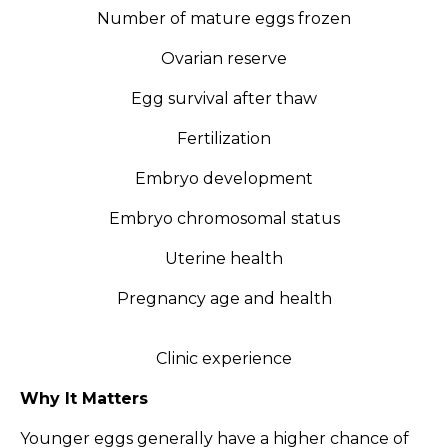
Number of mature eggs frozen
Ovarian reserve
Egg survival after thaw
Fertilization
Embryo development
Embryo chromosomal status
Uterine health
Pregnancy age and health
Clinic experience
Why It Matters
Younger eggs generally have a higher chance of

----

## Exercise brief
Output an exact copy of the lines from the one holding "Ovarian reserve" to the last line of the data, inclusive, and nothing beyond that range.

## Problem solution
Ovarian reserve
Egg survival after thaw
Fertilization
Embryo development
Embryo chromosomal status
Uterine health
Pregnancy age and health
Clinic experience
Why It Matters
Younger eggs generally have a higher chance of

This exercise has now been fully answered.